I remember with nostalgia that  late Hon. Justice Taslim Elias, a renowned law academic, former Dean of Law, was appointed straight as the Chief Justice of Nigeria, and late Justice Augustine Nnamani was appointed from the Bar, being the Attorney-General of the Federation. Although eminent scholars like the late Justice Niki Tobi, JSC and late Adolphus Karibi-Whyte, JSC came from academics, I do not support subjecting Professors of Law to start as High Court Judges.  Justice Niki Tobi, for instance, was not only a distinguished scholar, he was Dean of Law and Deputy Vice-Chancellor.  Incredibly, he started as a High Court Judge before his elevation to the higher Bench. Other than those in full time legal practice, there are academics who are also in active legal practice.  I remember that Hon Justice C C Nweze, JSC  a distinguished scholar  was also in active legal practice, and started his judicial career in the High Court of Enugu State. I think that such scholars should not start their judicial careers at the High Court.

I also recall that when Mr Augustine Alegeh, SAN, was President of the Nigerian Bar Association, this matter was pursued vigorously to the point of shortlisting outstanding scholars and members of the Bar.  I am also aware that the immediate past Chief Justice of Nigeria, also started this process.  The reform should be sustained.

The number of Justices of the Supreme Court has been reduced to 13, out of the 21 provided in the Constitution. In filling these vacancies, I think that the selection policy should be revisited, as well as the disposition of the Justices.

Federal Character & Judicial Appointments

I support the position of the Body of Senior Advocates of Nigeria (BOSAN) that the best should be at the Supreme Court – whether from the Court of Appeal, the Bar and Academia.  I think that we have abused the principle of federal character in this country – its starts from the Secondary School, where there are different cut-off points for the States (quota system); continues through admission into the Universities (catchment area, merit list, educationally disadvantaged areas, etc) to employment in the public service. While I believe that all the zones in the country should be represented in the Judiciary, I think that a percentage should be reserved for merit. Even at the level of the High Court, it has become an all-comers affair, or positions reserved for the children of elites or former judicial officers. Realising that once you are a High Court Judge, you stand the chance of being elevated to the Supreme Court, I think that we should revisit the selection process at the High Court. I really do not care where one comes from or is a product of the federal character principle from secondary school; merit should not be sacrificed at the altar of federal character.

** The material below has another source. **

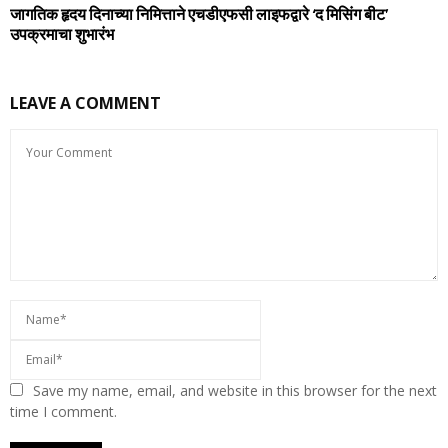
जागतिक हृदय दिनाच्या निमित्ताने एचडीएफसी लाइफद्वारे ‘द मिसिंग बीट’
उपक्रमाचा शुभारंभ
LEAVE A COMMENT
Save my name, email, and website in this browser for the next
time I comment.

Appointment on Merit, Not Promotion 

The Constitution provides for ‘appointment’ to the Supreme Court, and not ‘promotion’ from the Court of Appeal.  Why are we restricting ourselves to only those from the Court of Appeal?  I think that the time has come for us to revisit the policy regarding appointment into the highest court of the land. In doing this, I think that we should reconsider the meaning of ‘practice of law’.  Is it only those in active legal practice, that practice law? For instance, I am an Arbitrator and I write arbitral awards regularly that are equal to judgements of the High Court [Section 31 of the Arbitration & Conciliation Act, 2004].  If I am interested in joining the Bench, why should I as a Professor of Law & Chartered Arbitrator, be subjected to starting from the High Court?  Most academics will find this unattractive.

I really do not want to talk of the quality of some judgements, and yet being able to write judgements is one of the reasons why only Justices of the Court of Appeal are ‘promoted’ to the Supreme Court.  We all know what judgements of the appellate courts were in the past, and what they are today.  As a law student, I was flabbergasted by the industry, intellectual depth,  fluidity, sagacity, rendition and diction of Justices like Hon Justice Andrew Obaseki, Hon Justice Kayode Eso, Hon Justice Karibi-White, among others.  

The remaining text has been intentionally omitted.